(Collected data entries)
———

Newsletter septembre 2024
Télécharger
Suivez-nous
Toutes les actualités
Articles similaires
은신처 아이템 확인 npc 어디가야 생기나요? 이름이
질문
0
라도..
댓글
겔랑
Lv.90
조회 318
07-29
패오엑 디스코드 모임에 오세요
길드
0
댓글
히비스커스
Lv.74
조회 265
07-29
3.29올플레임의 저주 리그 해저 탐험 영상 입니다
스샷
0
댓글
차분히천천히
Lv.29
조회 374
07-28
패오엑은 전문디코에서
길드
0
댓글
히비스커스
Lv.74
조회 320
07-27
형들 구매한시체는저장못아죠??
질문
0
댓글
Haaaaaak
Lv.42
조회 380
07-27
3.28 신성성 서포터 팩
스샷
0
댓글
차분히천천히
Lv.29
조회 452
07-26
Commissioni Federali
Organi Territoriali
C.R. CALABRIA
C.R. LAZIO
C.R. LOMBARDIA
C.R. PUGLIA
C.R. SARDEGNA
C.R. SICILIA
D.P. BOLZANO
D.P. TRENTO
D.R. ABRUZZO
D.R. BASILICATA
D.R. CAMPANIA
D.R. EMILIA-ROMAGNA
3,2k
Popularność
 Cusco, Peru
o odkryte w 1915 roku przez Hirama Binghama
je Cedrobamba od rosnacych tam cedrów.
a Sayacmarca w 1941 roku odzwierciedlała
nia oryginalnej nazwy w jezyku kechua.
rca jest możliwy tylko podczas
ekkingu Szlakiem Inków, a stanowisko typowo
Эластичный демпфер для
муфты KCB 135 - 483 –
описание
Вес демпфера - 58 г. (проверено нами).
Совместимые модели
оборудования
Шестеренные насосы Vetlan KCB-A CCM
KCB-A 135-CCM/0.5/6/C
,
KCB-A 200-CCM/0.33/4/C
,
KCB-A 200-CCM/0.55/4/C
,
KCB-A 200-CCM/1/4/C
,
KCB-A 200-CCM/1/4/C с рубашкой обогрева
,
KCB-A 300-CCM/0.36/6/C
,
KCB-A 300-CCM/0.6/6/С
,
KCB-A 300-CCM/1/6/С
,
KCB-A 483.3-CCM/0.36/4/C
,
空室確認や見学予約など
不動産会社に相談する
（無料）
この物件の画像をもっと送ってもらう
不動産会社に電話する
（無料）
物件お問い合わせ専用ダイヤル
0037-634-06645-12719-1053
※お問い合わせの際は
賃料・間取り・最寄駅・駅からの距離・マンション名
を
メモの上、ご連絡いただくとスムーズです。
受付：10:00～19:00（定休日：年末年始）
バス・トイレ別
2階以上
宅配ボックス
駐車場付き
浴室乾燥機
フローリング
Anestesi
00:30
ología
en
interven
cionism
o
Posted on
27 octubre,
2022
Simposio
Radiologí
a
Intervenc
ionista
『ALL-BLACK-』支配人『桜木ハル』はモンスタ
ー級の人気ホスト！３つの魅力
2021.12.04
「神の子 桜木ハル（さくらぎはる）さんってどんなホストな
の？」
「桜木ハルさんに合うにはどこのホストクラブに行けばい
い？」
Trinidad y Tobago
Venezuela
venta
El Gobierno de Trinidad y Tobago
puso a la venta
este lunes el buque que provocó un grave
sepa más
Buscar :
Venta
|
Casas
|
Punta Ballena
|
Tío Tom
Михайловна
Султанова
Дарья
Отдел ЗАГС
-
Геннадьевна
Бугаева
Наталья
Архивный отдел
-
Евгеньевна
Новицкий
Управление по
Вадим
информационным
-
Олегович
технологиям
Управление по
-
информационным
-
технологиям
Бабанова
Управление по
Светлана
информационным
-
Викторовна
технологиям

———

ACTIVITY: Copy out all lines from the records where the word "Trinidad" appears.

RESPONSE AREA:
Trinidad y Tobago
El Gobierno de Trinidad y Tobago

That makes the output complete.